Mniej rund to krótsze spotkania. A skoro spotkania są krótsze, zespoły mają mniej czasu na udowodnienie, że to oni są lepszą ekipą. Dzięki temu zmiania się gameplan, mniej rund jest na tzw. przeczekaniu, przez co te które są, są rozgrywane są na wysokim poziomie intensywności. Dobrze pamiętamy, że w CS:GO bywały rundy, gdzie zespoły stały z pistoletami na respie i traktowały ją jako przerwę taktyczną. W CS 2 nie ma na to miejsca, a to wielki plus dla widowiska.

 

 

Ciekawsze widowisko

A skoro jesteśmy przy widowisku. Pomijając zwykłe mecze i grę ze znajomymi, zyskało także całe środowisko esportowe, właśnie dzięki skondensowanej formie meczu do absolutnego minimum. Przychodząc na wielką arenę jako kibic, czy nawet oglądając spotkanie w zaciszu własnego domu, nigdy nie lubiliśmy oglądać rund, w których drużyny nie wiedziały co ze sobą zrobić i błąkały się po całej mapie. Szczególnie, kiedy jesteśmy widzem na żywo.
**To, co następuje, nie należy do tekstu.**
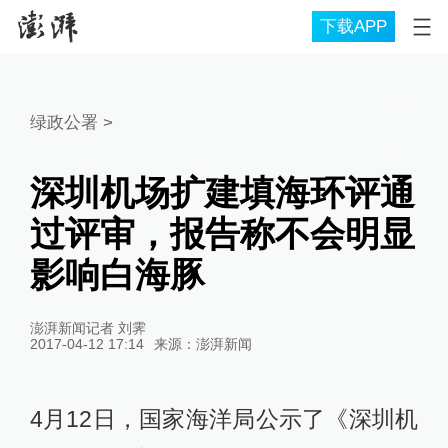
下载APP
绿政公署
>
深圳机场扩建填海环评通
过评审，报告称不会明显
影响白海豚
澎湃新闻记者 刘霁
2017-04-12 17:14
来源：
澎湃新闻
4月12日，国家海洋局公示了《深圳机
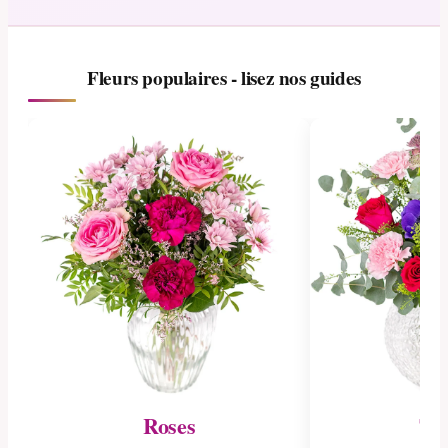
Fleurs populaires - lisez nos guides
Roses
Tul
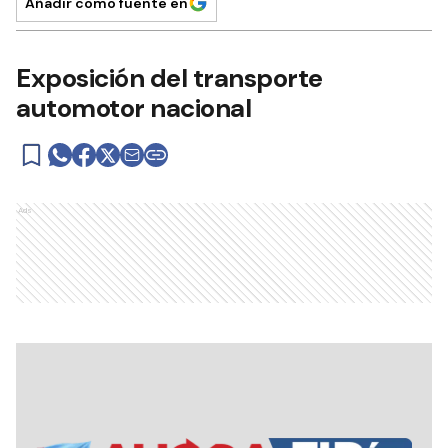
Añadir como fuente en
Exposición del transporte
automotor nacional
Ads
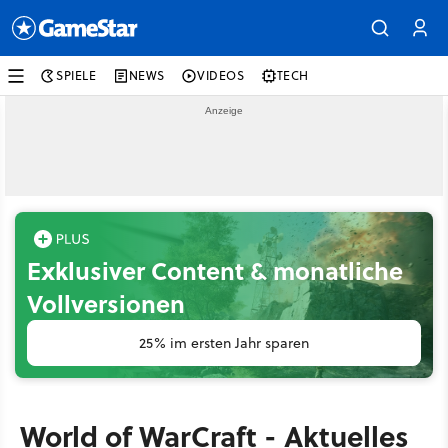
SPIELE
NEWS
VIDEOS
TECH
Exklusiver Content & monatliche
Vollversionen
25% im ersten Jahr sparen
World of WarCraft - Aktuelles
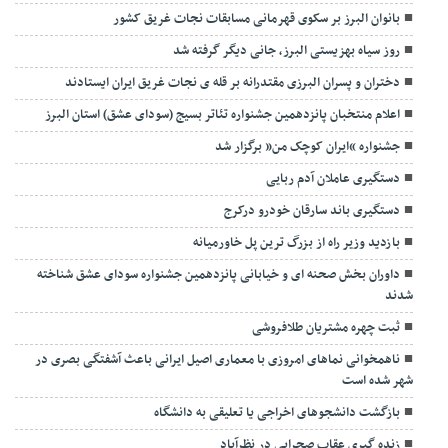
بیش از ۹۰ درصد هزینه درمان زوجین نابارور پرداخت می‌شود
دستگیری عاملان حمله به کارگر قهوه خانه در حصارک
تمام دستگاه های خدمات رسان برای هرگونه حوادث احتمالی آمادگی کامل
داشته باشند
سومی ایران در رده بندی ۵ وزن کشتی فرنگی
جزایر سه گانه از قدیم متعلق به ایران بوده است
اردوی “تمشک” فرصتی برای جلوگیری از آسیب های اجتماعی
بانوان البرز بر سکوی قهرمانی مسابقات نجات غریق کشور
روز سیاه بهزیستی البرز، جانی دیگر گرفته شد
دختران و پسران البرزی مقتدرانه بر قله ی نجات غریق ایران ایستادند
اعلام منتخبان پانزدهمین جشنواره تئاتر بسیج (سودای عشق) استان البرز
جشنواره “ایران کوچک من” برگزار شد
دستگیری عاملان آدم ربایی
دستگیری باند سارقان خودرو درکرج
بازدید وزیر راه از بزرگ ترین پل خاورمیانه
Mecze nie przeciągają się także po kilka godzin, co sprzyja nawet formatowi BO5, który dzięki temu może zostać rozegrany zdecydowanie szybciej.

 

 

Zmiana ekonomii

Ukrócenie kilku rund to także zmiana planu działania, w szczególności dla in-game leaderów, którzy muszą ułożyć zespół nieco inaczej i przygotować go wedle nowego scenariusza. Mniej rund na pełnym wyposażeniu oznacza, że znacznie częściej posuwamy się do zachowania broni, rozegrania rundy ekonomicznej czy po prostu graniu ostrożnie. Szanujemy każdy pieniądz, a lepsza broń jest na wagę złota. Doskonale widzimy to w spotkaniach profesjonalnych organizacji, które decydują się na nieodbijanie BS’a nawet w sytuacji 4v5 - a przecież podobny schemat w CS:GO był praktycznie nie do pomyślenia.